══ Source material ══

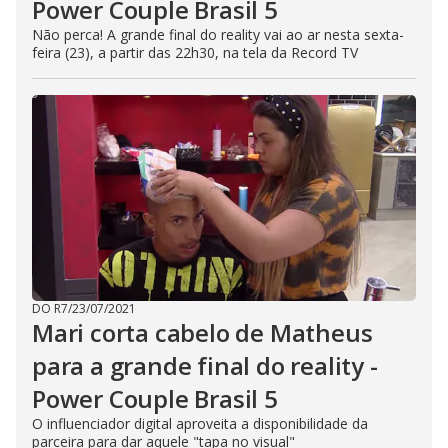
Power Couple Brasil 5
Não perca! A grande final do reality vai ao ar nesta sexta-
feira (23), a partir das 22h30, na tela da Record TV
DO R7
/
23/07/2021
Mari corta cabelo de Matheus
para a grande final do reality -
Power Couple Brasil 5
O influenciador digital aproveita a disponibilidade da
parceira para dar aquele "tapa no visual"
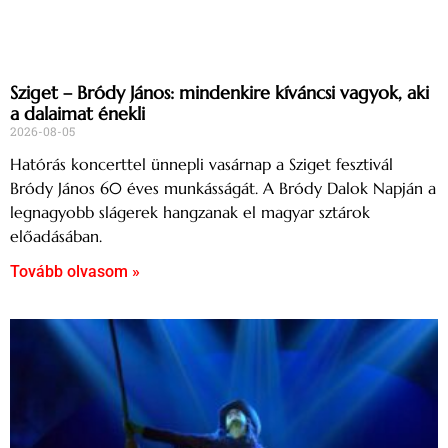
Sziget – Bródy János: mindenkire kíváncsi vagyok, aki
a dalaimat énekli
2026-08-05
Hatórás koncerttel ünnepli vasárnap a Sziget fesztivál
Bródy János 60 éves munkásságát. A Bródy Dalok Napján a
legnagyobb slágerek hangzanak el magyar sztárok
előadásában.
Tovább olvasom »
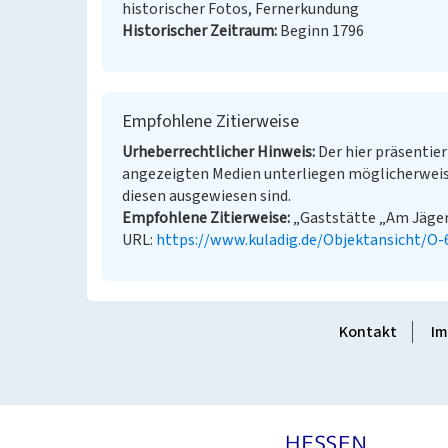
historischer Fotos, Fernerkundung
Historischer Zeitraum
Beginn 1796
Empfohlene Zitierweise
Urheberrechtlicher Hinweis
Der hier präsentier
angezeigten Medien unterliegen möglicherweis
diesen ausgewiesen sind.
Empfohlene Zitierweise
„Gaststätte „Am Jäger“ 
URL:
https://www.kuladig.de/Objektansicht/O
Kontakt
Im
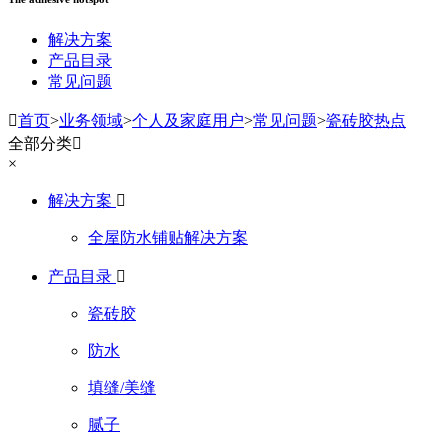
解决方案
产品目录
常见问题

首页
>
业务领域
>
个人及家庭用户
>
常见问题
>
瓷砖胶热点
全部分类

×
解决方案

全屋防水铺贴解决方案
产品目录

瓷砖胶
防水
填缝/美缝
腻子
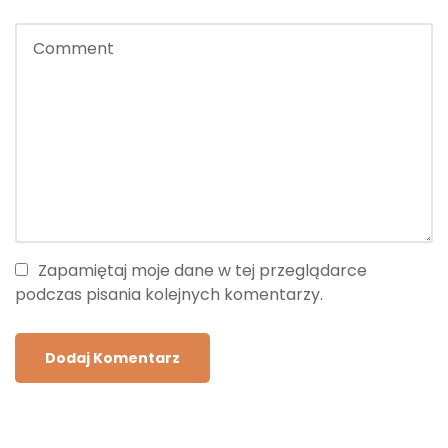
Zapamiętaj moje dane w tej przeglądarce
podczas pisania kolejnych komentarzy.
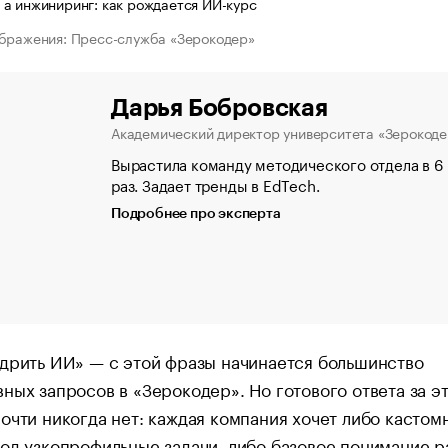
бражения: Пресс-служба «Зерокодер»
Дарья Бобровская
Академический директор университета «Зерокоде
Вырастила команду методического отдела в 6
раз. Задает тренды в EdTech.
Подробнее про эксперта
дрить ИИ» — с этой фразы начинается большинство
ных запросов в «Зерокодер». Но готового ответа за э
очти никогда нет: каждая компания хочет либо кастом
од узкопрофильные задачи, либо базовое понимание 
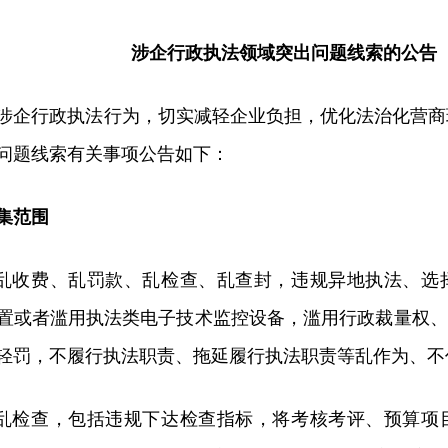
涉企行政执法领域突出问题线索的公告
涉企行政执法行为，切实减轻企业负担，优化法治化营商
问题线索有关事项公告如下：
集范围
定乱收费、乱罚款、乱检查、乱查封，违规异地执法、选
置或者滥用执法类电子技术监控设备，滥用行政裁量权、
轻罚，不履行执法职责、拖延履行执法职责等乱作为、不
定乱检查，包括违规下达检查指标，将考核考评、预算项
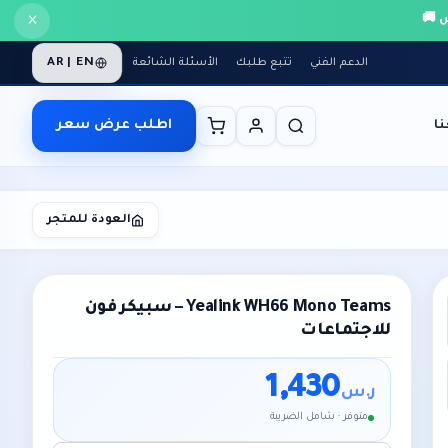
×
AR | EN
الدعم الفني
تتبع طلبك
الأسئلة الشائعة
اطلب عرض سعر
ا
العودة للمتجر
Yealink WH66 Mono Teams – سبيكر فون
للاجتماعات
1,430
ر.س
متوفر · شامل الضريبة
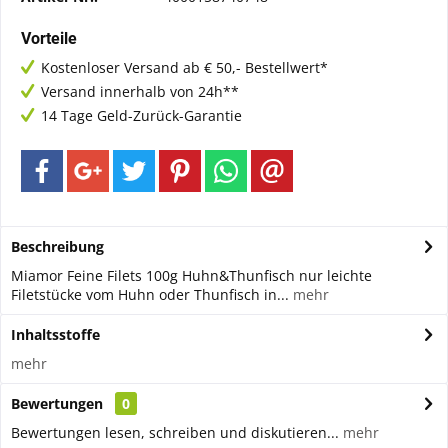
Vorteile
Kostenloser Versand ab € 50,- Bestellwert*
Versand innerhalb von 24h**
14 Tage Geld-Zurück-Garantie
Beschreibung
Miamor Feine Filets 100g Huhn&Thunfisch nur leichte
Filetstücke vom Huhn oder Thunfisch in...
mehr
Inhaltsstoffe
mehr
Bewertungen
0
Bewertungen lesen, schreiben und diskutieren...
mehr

═══

**Exercise brief:**
Could you retype the records above exactly, omitting the pictures?

**Worked solution:**
Power Couple Brasil 5
Não perca! A grande final do reality vai ao ar nesta sexta-
feira (23), a partir das 22h30, na tela da Record TV
DO R7
/
23/07/2021
Mari corta cabelo de Matheus
para a grande final do reality -
Power Couple Brasil 5
O influenciador digital aproveita a disponibilidade da
parceira para dar aquele "tapa no visual"
Sziget – Bródy János: mindenkire kíváncsi vagyok, aki
a dalaimat énekli
2026-08-05
Hatórás koncerttel ünnepli vasárnap a Sziget fesztivál
Bródy János 60 éves munkásságát. A Bródy Dalok Napján a
legnagyobb slágerek hangzanak el magyar sztárok
előadásában.
Tovább olvasom »
historischer Fotos, Fernerkundung
Historischer Zeitraum
Beginn 1796
Empfohlene Zitierweise
Urheberrechtlicher Hinweis
Der hier präsentier
angezeigten Medien unterliegen möglicherweis
diesen ausgewiesen sind.
Empfohlene Zitierweise
„Gaststätte „Am Jäger“ 
URL:
https://www.kuladig.de/Objektansicht/O
Kontakt
Im
解决方案
产品目录
常见问题

首页
>
业务领域
>
个人及家庭用户
>
常见问题
>
瓷砖胶热点
全部分类

×
解决方案

全屋防水铺贴解决方案
产品目录

瓷砖胶
防水
填缝/美缝
腻子
Zapamiętaj moje dane w tej przeglądarce
podczas pisania kolejnych komentarzy.
бражения: Пресс-служба «Зерокодер»
Дарья Бобровская
Академический директор университета «Зерокоде
Вырастила команду методического отдела в 6
раз. Задает тренды в EdTech.
Подробнее про эксперта
дрить ИИ» — с этой фразы начинается большинство
ных запросов в «Зерокодер». Но готового ответа за э
очти никогда нет: каждая компания хочет либо кастом
од узкопрофильные задачи, либо базовое понимание 
涉企行政执法领域突出问题线索的公告
涉企行政执法行为，切实减轻企业负担，优化法治化营商
问题线索有关事项公告如下：
集范围
定乱收费、乱罚款、乱检查、乱查封，违规异地执法、选
置或者滥用执法类电子技术监控设备，滥用行政裁量权、
轻罚，不履行执法职责、拖延履行执法职责等乱作为、不
定乱检查，包括违规下达检查指标，将考核考评、预算项
×
AR | EN
الدعم الفني
تتبع طلبك
الأسئلة الشائعة
اطلب عرض سعر
ا
العودة للمتجر
Yealink WH66 Mono Teams – سبيكر فون
للاجتماعات
1,430
ر.س
متوفر · شامل الضريبة
Vorteile
Kostenloser Versand ab € 50,- Bestellwert*
Versand innerhalb von 24h**
14 Tage Geld-Zurück-Garantie
Beschreibung
Miamor Feine Filets 100g Huhn&Thunfisch nur leichte
Filetstücke vom Huhn oder Thunfisch in...
mehr
Inhaltsstoffe
mehr
Bewertungen
0
Bewertungen lesen, schreiben und diskutieren...
mehr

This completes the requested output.